Daesh defences were breached in the east of the city two weeks ago.

But Iraqi forces faced resistance from Daesh who have deployed suicide car bombs, snipers and waves of counter-attacks.

They have been fighting in a dozen of the roughly 50 neighbourhoods on the eastern side of the city, which is divided by the Tigris River running through its centre.

A Kurdish peshmerga fighter shoots during an operation to attack Daesh in the town of Naweran, near Mosul, Iraq. (Reuters)

Interior Ministry spokesman Saad Maan said on Tuesday that Iraqi forces in the east of the city, which also include part of a tank division, had dislodged Daesh gunmen from a third of the eastern side of the city.

He was speaking at a joint news conference with Iraqi officials and officers from the internationally-backed coalition who are assisting with air strikes and soldiers on the ground, who are officially designated as advisers.

Australian Brigadier-General Roger Noble, asked about Maan's comments, said, "The way I'd describe it is they're well into the city on the eastern side."

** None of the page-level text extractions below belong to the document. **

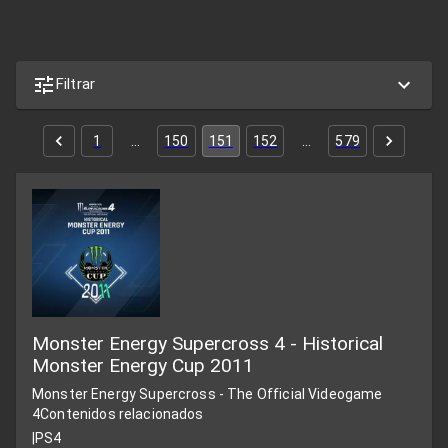
Filtrar
1
…
150
151
152
…
579
Monster Energy Supercross 4 - Historical
Monster Energy Cup 2011
Monster Energy Supercross - The Official Videogame
4
Contenidos relacionados
|
PS4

"We haven't had out the measuring stick and done the percentages," he said at the news conference at the Qayyara military base south of Mosul which is the main base of the campaign.

"Once you get into the city and the enemy being the way they are, with civilians, it's a difficult fight, but fundamentally it's on track."

955 Daesh Gunmen Killed

Maan said so far 955 Daesh gunmen had been killed and 108 captured on the southern front lines alone.

He did not give a toll for the campaign overall -- for security forces, civilians or for fDaesh fighters.

In an online statement, Daesh said it killed 412 Iraqi government and Kurdish fighters during the fourth week of the battle.

On the southern front, Human Rights Watch said that Iraqi soldiers, militiamen and civilians had mutilated the bodies of at least five Daesh fighters.

Thousands Displaced

More than 56,000 people have been displaced because of the fighting from villages and towns around the city to government-held areas, according to UN estimates.

The figure does not include the tens of thousands of people rounded up in villages around Mosul and forced to accompany Daesh fighters to cover their retreat towards the city.